Geschrieben von Simonmattia Riva | 05.10.2021 07:41:33

Artikel von Simonmattia Riva, Biersommelier

Mut steht am Anfang des Handelns, Glück am Ende.

Der griechische Philosoph Demokrit war der Erste so vieler Denker, der den Mut als Tugend des Beginns pries: Ohne Mut ist es nämlich unmöglich, mit festgefahrenen Gewohnheiten und Schemen zu brechen und Komfort und behagliche Ruhe hinter sich zu lassen und sich in neue Unternehmungen zu stürzen.

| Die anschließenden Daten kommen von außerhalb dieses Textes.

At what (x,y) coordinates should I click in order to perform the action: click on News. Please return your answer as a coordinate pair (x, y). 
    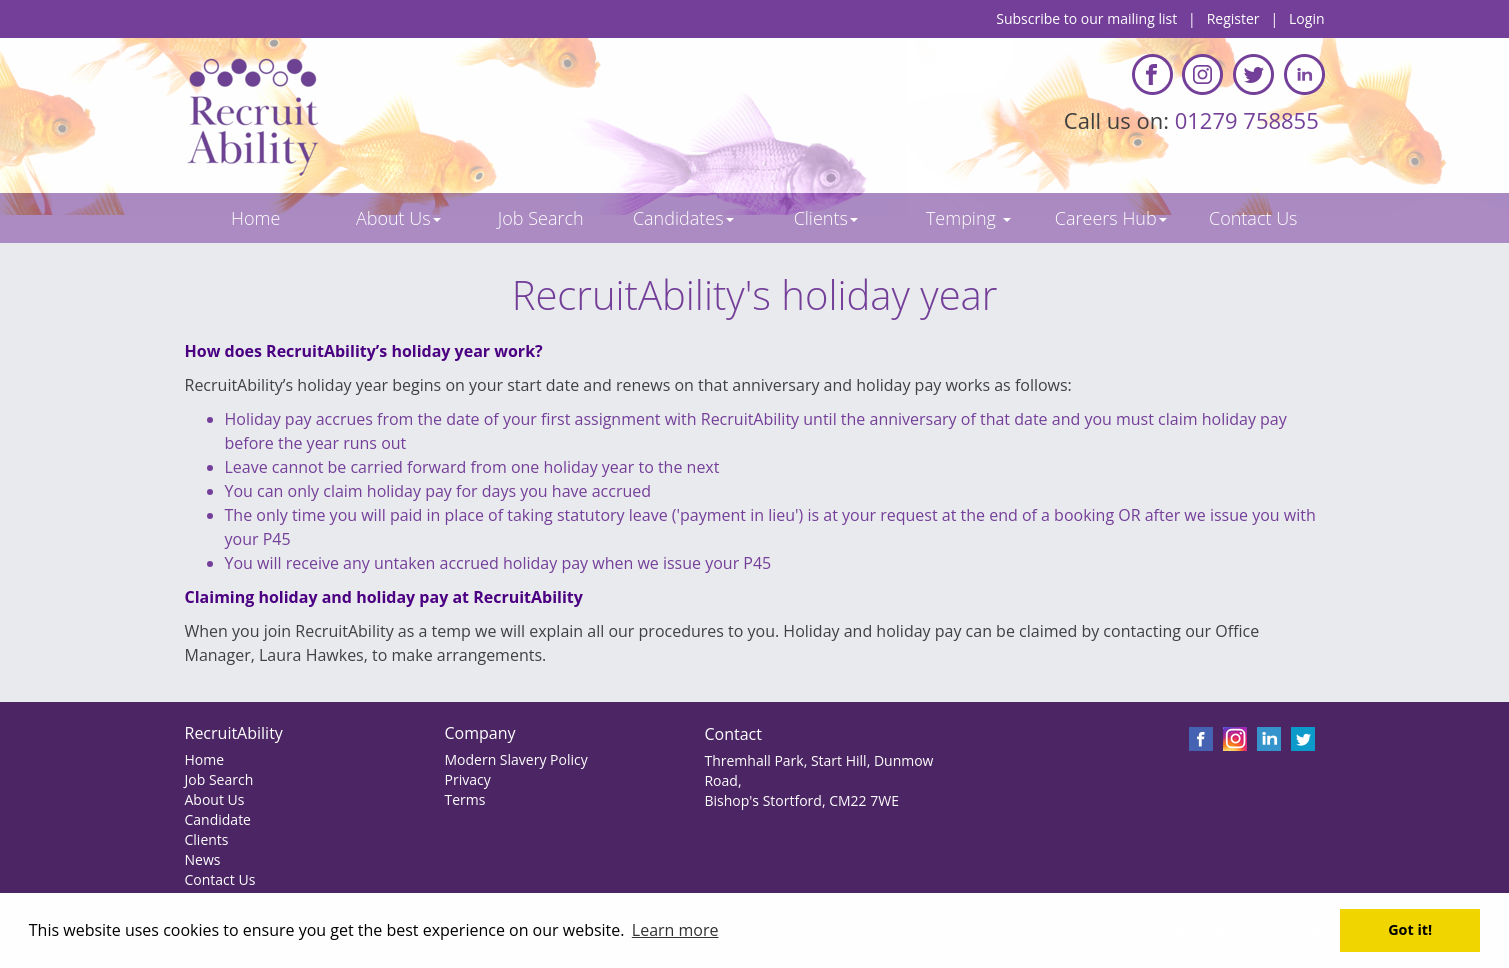
    Looking at the image, I should click on (203, 859).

Super, eines der ersten Biere des Hauses Baladin und das erste Flaschenbier aus dem mittlerweile fernen Februar 1997, ist auf mehreren Ebenen ein Symbol für Mut und Risiko: für das Risiko, die beruhigende Routine eines Dorfpubs aufzugeben, um handwerkliches Bier zu brauen, etwas, das es in Italien als Warenkategorie noch nicht gab; den Mut, die leichten, wenig bitteren, industriell hergestellten Lager mit einem kraftvollen, überwiegend süssen Bier belgischer Inspiration herauszufordern; den Mut, es in eine elegante Flasche zu füllen und in Restaurants anzubieten, in denen seit jeher für Bier ein unsichtbares, aber fest verankertes Schild hing: “Ich muss draussen bleiben”...

 

Lasst uns ein Super Baladin aufmachen!

Ein Glas Super genießen, bedeutet, all diese Geschichten und noch andere mehr zurückzuverfolgen: die Geschichte seines Namens, natürlich als guter Wunsch für das neue Unternehmen, zum Beispiel, dass es das erste italienische handwerkliche Bier war, das in Flaschen vertrieben wurde, oder die Geschichte seiner klar belgischen Inspiration, wie auch der anderen ersten in Piozzo gebrauten Biere, und wie es das damals noch viel zu weit verbreitete, ungerechtfertigte Misstrauen gegenüber der Welt des handgebrauten Biers besiegte.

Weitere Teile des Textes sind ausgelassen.